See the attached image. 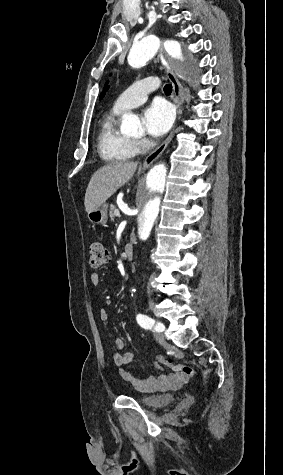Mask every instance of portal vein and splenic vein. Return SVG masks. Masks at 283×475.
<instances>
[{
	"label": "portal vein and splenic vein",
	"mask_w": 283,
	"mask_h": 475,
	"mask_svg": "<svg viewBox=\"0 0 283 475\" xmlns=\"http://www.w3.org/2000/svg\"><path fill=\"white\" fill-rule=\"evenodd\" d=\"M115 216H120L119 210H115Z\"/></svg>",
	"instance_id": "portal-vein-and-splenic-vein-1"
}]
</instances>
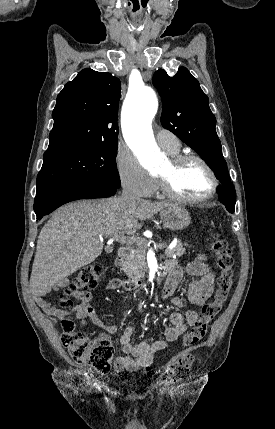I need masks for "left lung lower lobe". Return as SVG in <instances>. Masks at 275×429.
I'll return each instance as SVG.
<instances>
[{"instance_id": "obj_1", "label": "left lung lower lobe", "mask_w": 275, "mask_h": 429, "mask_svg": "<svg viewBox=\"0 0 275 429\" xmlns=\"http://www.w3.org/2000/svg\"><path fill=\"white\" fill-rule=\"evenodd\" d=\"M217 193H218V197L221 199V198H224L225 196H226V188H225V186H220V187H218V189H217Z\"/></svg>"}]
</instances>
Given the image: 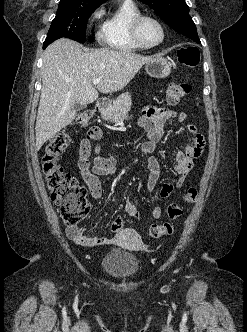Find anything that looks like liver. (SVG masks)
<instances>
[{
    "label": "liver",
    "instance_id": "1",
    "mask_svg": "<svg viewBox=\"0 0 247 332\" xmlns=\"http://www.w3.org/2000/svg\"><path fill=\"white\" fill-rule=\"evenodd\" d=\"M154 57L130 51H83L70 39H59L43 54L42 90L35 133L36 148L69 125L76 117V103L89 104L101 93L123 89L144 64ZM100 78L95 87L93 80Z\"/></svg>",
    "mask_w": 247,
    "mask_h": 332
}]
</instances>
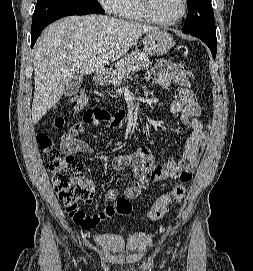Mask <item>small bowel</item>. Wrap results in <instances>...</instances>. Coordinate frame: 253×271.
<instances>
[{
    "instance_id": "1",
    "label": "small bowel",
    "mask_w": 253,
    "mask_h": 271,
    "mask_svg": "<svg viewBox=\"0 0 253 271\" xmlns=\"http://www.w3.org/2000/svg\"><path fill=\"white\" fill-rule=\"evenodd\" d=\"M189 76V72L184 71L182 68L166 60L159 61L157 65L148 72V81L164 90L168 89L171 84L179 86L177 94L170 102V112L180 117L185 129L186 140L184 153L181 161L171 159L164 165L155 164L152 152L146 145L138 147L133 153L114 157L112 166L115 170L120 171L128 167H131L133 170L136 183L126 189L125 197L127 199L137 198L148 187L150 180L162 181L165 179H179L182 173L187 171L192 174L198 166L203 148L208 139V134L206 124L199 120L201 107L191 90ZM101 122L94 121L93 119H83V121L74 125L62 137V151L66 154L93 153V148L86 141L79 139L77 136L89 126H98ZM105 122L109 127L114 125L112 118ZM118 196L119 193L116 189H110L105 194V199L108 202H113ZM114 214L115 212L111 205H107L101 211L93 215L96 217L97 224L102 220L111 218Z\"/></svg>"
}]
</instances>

▸ Required action
Print the lines from the one holding "Mask <item>small bowel</item>." through the last line of the records, word for word, and omit the pictures.

▸ Written answer
Mask <item>small bowel</item>. Wrap results in <instances>...</instances>. Coordinate frame: 253×271.
<instances>
[{
    "instance_id": "1",
    "label": "small bowel",
    "mask_w": 253,
    "mask_h": 271,
    "mask_svg": "<svg viewBox=\"0 0 253 271\" xmlns=\"http://www.w3.org/2000/svg\"><path fill=\"white\" fill-rule=\"evenodd\" d=\"M189 76V72L184 71L182 68L166 60L159 61L157 65L148 72V81L164 90L168 89L171 84L179 86L177 94L170 102V112L180 117L185 129L186 140L184 153L181 161L171 159L164 165L155 164L152 152L146 145L138 147L133 153L114 157L112 166L115 170L120 171L128 167H131L133 170L136 183L126 189L125 197L127 199L137 198L148 187L150 180L162 181L165 179H179L182 173L187 171L192 174L198 166L203 148L208 139V134L206 124L199 120L201 107L191 90ZM101 122L94 121L93 119H83V121L74 125L62 137V151L66 154L93 153V148L86 141L79 139L77 136L89 126H98ZM105 122L109 127L114 125L112 118ZM118 196L119 193L116 189H110L105 194V199L108 202H113ZM114 214L115 212L111 205H107L101 211L93 215L96 217L97 224L102 220L111 218Z\"/></svg>"
}]
</instances>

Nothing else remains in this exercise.